Stored data entries:
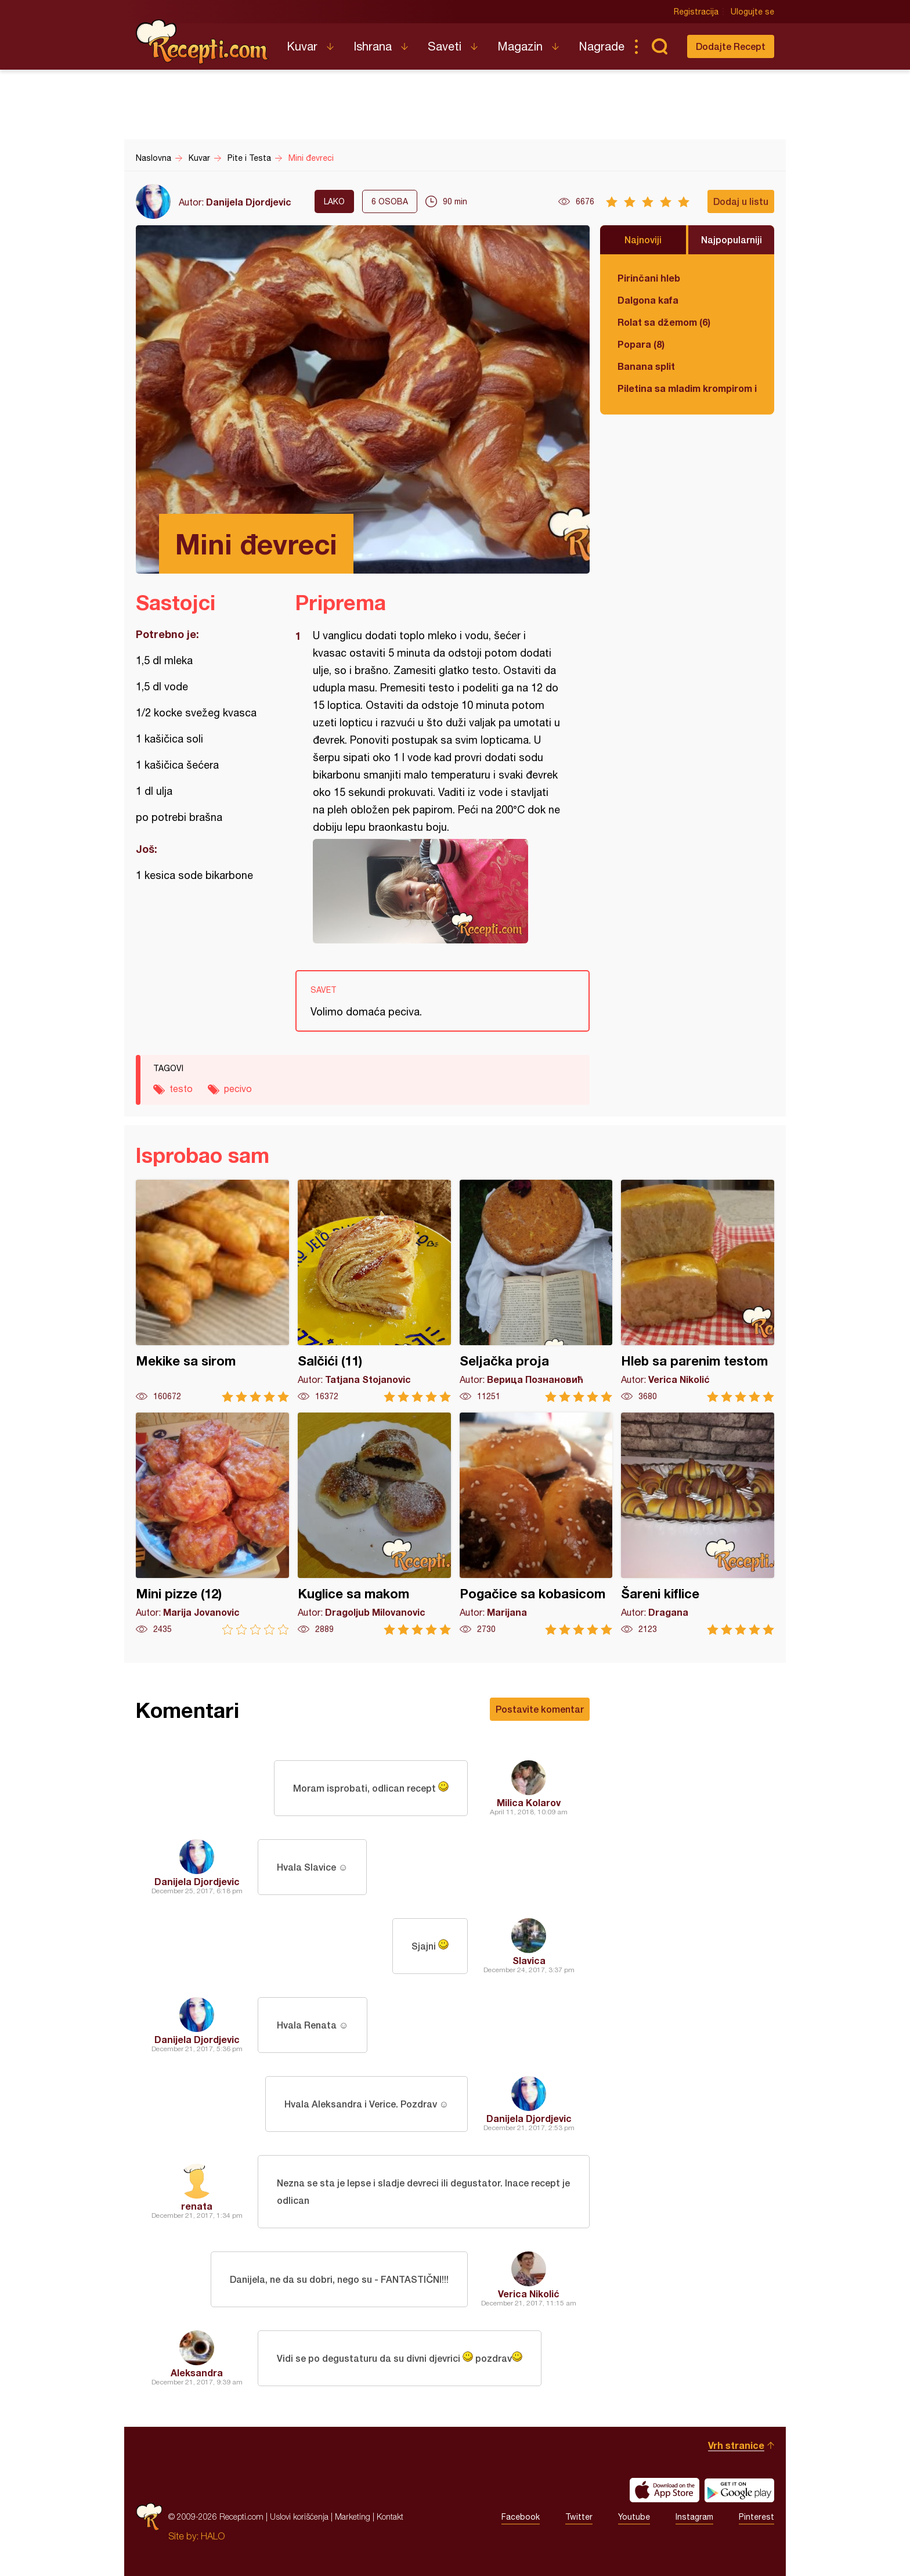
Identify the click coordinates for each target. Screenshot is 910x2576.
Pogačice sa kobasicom (536, 1524)
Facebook (520, 2516)
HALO (213, 2536)
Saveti (444, 46)
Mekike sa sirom (212, 1291)
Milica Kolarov (529, 1802)
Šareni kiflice (697, 1524)
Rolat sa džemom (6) (664, 321)
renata (196, 2205)
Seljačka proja (536, 1291)
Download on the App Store (664, 2490)
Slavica (529, 1960)
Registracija (696, 11)
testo (181, 1088)
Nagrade (601, 46)
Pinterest (756, 2516)
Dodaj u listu (740, 201)
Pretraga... (659, 46)
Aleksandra (197, 2372)
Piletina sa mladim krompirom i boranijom (687, 388)
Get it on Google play (739, 2490)
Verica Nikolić (528, 2293)
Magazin (520, 46)
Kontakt (390, 2516)
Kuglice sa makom (374, 1524)
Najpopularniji (731, 239)
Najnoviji (643, 239)
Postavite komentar (540, 1708)
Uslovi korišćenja (299, 2516)
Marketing (352, 2516)
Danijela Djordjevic (248, 201)
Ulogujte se (752, 11)
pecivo (238, 1088)
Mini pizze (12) (212, 1524)
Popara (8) (641, 344)
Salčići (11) (374, 1291)
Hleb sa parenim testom (697, 1291)
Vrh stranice (736, 2445)
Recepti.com (202, 41)
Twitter (579, 2516)
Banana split (646, 366)
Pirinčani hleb (649, 277)
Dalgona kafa (648, 299)
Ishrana (372, 46)
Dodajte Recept (730, 46)
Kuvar (302, 46)
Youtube (634, 2516)
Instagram (694, 2516)
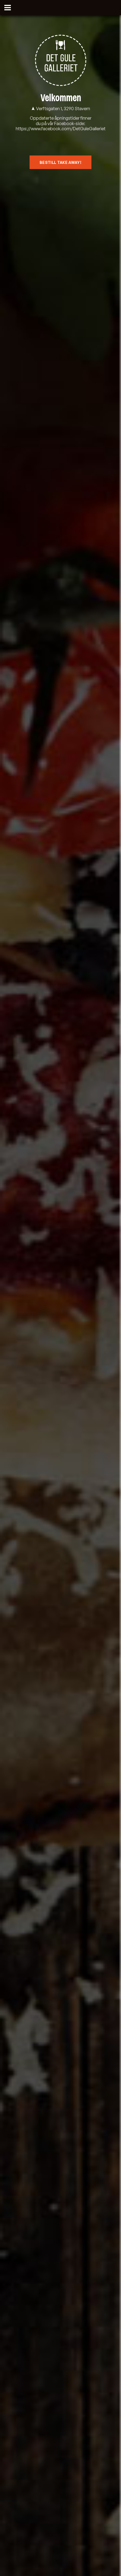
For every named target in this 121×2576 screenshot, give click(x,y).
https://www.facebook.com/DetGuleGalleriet (61, 128)
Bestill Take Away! (60, 162)
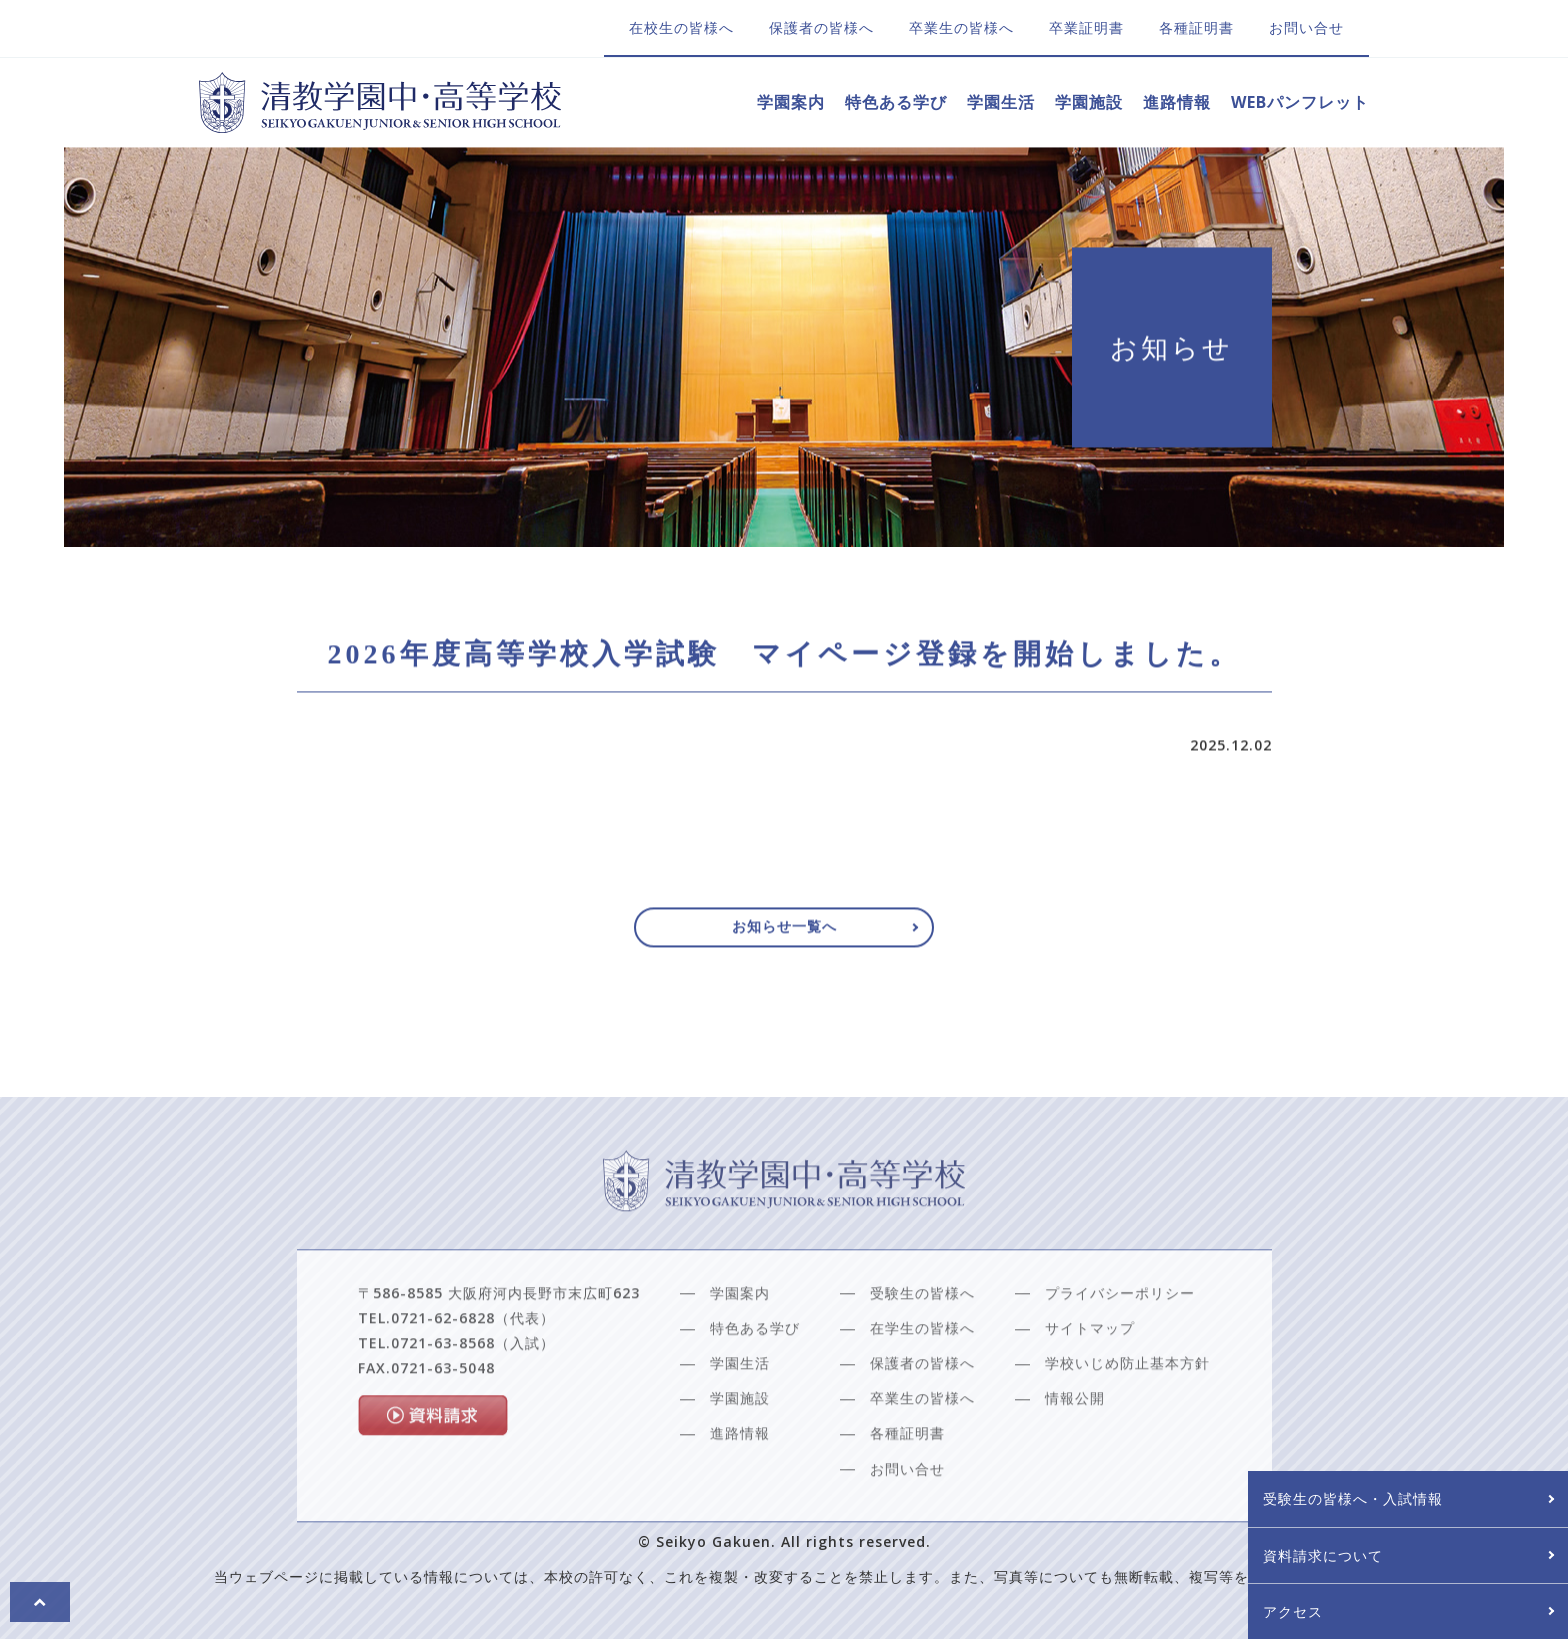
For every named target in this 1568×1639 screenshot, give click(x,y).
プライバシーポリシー (1120, 1343)
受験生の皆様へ (922, 1343)
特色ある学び (896, 102)
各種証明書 (1196, 27)
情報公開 (1075, 1448)
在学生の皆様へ (922, 1378)
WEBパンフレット (1300, 102)
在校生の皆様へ (681, 27)
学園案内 (791, 102)
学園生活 (1001, 102)
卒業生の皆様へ (961, 27)
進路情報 (1177, 102)
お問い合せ (1306, 27)
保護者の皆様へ (821, 27)
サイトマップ (1090, 1378)
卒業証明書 (1086, 27)
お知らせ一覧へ (784, 935)
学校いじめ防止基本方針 (1127, 1413)
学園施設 (1089, 102)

* Task details:
Look above for the line with "Registracija (696, 11)" and the line with "プライバシーポリシー (1120, 1343)", then copy exactly the lines from the first through the second, both kept, with no pictures.

* Answer space:
Registracija (696, 11)
testo (181, 1088)
Nagrade (601, 46)
Pinterest (756, 2516)
Dodaj u listu (740, 201)
Pretraga... (659, 46)
Aleksandra (197, 2372)
Piletina sa mladim krompirom i boranijom (687, 388)
Get it on Google play (739, 2490)
Verica Nikolić (528, 2293)
Magazin (520, 46)
Kontakt (390, 2516)
Kuglice sa makom (374, 1524)
Najpopularniji (731, 239)
Najnoviji (643, 239)
Postavite komentar (540, 1708)
Uslovi korišćenja (299, 2516)
Marketing (352, 2516)
Danijela Djordjevic (248, 201)
Ulogujte se (752, 11)
pecivo (238, 1088)
Mini pizze (12) (212, 1524)
Popara (8) (641, 344)
Salčići (11) (374, 1291)
Hleb sa parenim testom (697, 1291)
Vrh stranice (736, 2445)
Recepti.com (202, 41)
Twitter (579, 2516)
Banana split (646, 366)
Pirinčani hleb (649, 277)
Dalgona kafa (648, 299)
Ishrana (372, 46)
Dodajte Recept (730, 46)
Kuvar (302, 46)
Youtube (634, 2516)
Instagram (694, 2516)
For every named target in this 121×2576 screenshot, give click(x,y).
https://www.facebook.com/DetGuleGalleriet (61, 128)
Bestill Take Away! (60, 162)
For every named target in this 1568×1639 screenshot, give click(x,y).
プライバシーポリシー (1120, 1343)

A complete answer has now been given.